Fix: Abstract the data source behind an interface. Support fallback providers and allow configuration of multiple data streams.
Production Bundle
Action Checklist
Decision Matrix
| Scenario | Recommended Approach | Why | Cost Impact |
|---|
| ML Model Training | Time Shift + Spot Instances | Training is elastic; spot instances often correlate with high renewable supply. | High Cost Savings (up to 70%) |
| User-Facing API | Geo-Shift within Latency Budget | Maintain SLA while routing to greener regions when possible. | Neutral to Slight Increase |
| Data ETL Pipeline | Time Shift | Batch jobs can run during off-peak carbon hours. | Neutral |
| CI/CD Pipelines | Time Shift + Throttling | Delay builds during peak carbon; throttle concurrent runners. | Low Cost Savings |
| Global CDN Assets | Geo-Replication | Serve from edge nodes powered by renewables; cache aggressively. | Neutral |
Configuration Template
Use this TypeScript configuration to bootstrap a carbon-aware environment.
// carbon-config.ts
export interface CarbonConfig {
provider: 'watttime' | 'electricity-maps';
apiKey: string;
thresholds: {
elastic: number; // Max intensity for batch jobs
soft: number; // Max intensity for soft real-time
};
regions: {
primary: string;
fallback: string[];
latencyBudgets: { [region: string]: number }; // ms
};
cache: {
ttlSeconds: number;
driver: 'memory' | 'redis';
};
policies: {
maxDelayMs: number;
allowGeoShift: boolean;
dataTransferLimitGB: number;
};
}
export const productionConfig: CarbonConfig = {
provider: 'watttime',
apiKey: process.env.CARBON_API_KEY!,
thresholds: {
elastic: 250,
soft: 400
},
regions: {
primary: 'us-east-1',
fallback: ['us-west-2', 'eu-central-1'],
latencyBudgets: {
'us-east-1': 20,
'us-west-2': 60,
'eu-central-1': 120
}
},
cache: {
ttlSeconds: 300,
driver: 'redis'
},
policies: {
maxDelayMs: 3600000, // 1 hour max delay for elastic
allowGeoShift: true,
dataTransferLimitGB: 10
}
};
Quick Start Guide
- Install Dependencies:
npm install @watttime/sdk cache-manager redis
- Initialize Client:
Create a
CarbonScheduler instance using the configuration template. Ensure environment variables are set.
- Wrap Critical Path:
For a batch job, wrap execution logic:
const decision = await scheduler.evaluateWorkload('us-east-1', 'elastic');
if (!decision.shouldExecute) {
console.log(`Delaying job by ${decision.delayMs}ms due to carbon intensity ${decision.intensity}`);
await sleep(decision.delayMs);
}
runJob();
- Monitor Dashboard:
Create a Grafana panel visualizing
carbon_intensity_current vs. workload_execution_count. Verify that execution drops during intensity spikes.
- Iterate Thresholds:
Review weekly reports. Adjust thresholds to meet emission targets without causing backlog accumulation.

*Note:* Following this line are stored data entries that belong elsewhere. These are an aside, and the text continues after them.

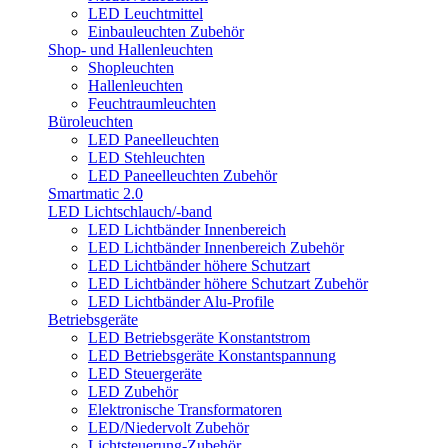
LED Leuchtmittel
Einbauleuchten Zubehör
Shop- und Hallenleuchten
Shopleuchten
Hallenleuchten
Feuchtraumleuchten
Büroleuchten
LED Paneelleuchten
LED Stehleuchten
LED Paneelleuchten Zubehör
Smartmatic 2.0
LED Lichtschlauch/-band
LED Lichtbänder Innenbereich
LED Lichtbänder Innenbereich Zubehör
LED Lichtbänder höhere Schutzart
LED Lichtbänder höhere Schutzart Zubehör
LED Lichtbänder Alu-Profile
Betriebsgeräte
LED Betriebsgeräte Konstantstrom
LED Betriebsgeräte Konstantspannung
LED Steuergeräte
LED Zubehör
Elektronische Transformatoren
LED/Niedervolt Zubehör
Lichtsteuerung-Zubehör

Carbon-aware computing transforms sustainability from a reporting exercise into an active engineering discipline. By integrating grid intelligence into your orchestration layer, you reduce environmental impact, align with regulatory mandates, and often uncover cost efficiencies hidden in the grid's temporal variance. The infrastructure is available; the implementation is a matter of architectural priority.